BEGIN

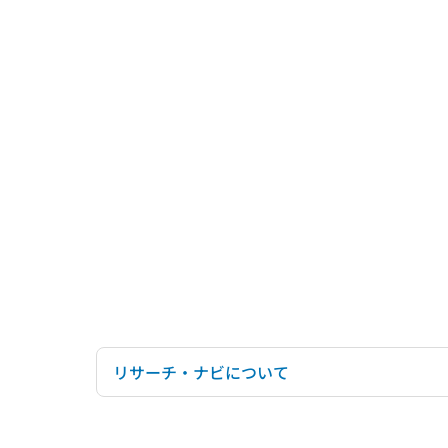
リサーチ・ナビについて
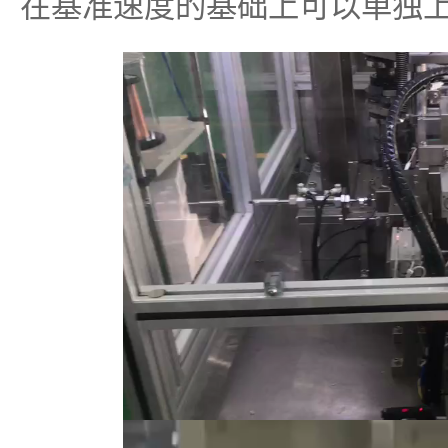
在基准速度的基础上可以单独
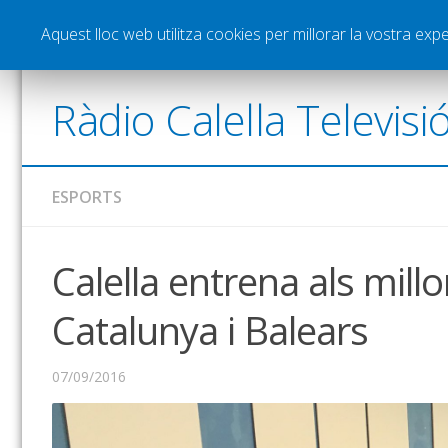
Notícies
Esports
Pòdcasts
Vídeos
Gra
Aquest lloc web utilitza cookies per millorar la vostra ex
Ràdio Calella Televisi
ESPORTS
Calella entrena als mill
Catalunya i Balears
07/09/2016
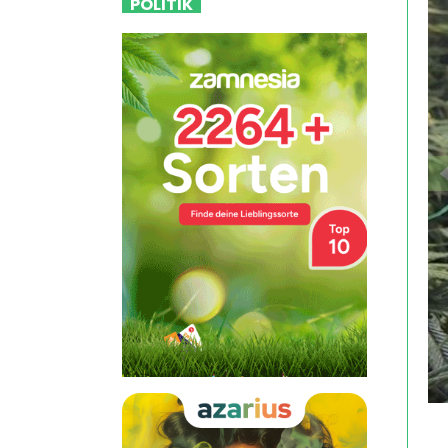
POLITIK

END
BEGIN

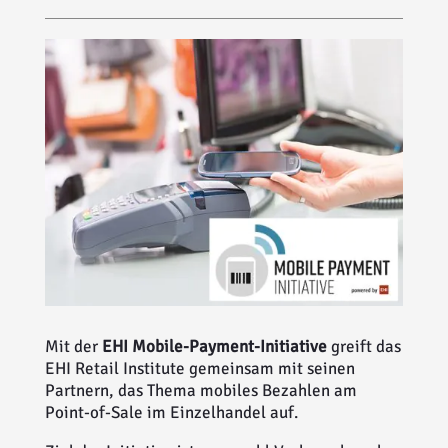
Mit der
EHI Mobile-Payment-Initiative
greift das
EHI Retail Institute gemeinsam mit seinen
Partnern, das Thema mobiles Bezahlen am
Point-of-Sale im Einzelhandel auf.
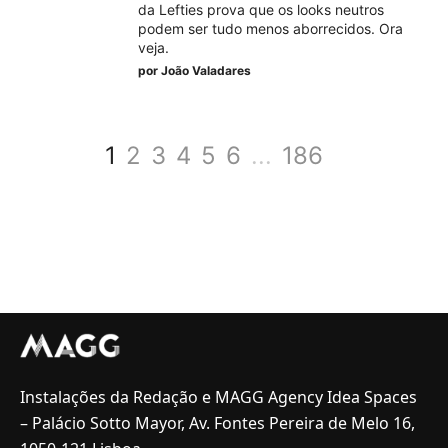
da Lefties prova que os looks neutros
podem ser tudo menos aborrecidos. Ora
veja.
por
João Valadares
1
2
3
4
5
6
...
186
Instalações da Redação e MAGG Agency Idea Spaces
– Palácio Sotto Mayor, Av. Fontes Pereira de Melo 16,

END

Task brief: What count of lines in the listing contain the word "Calella"? Reply with the number only.

Final answer: 2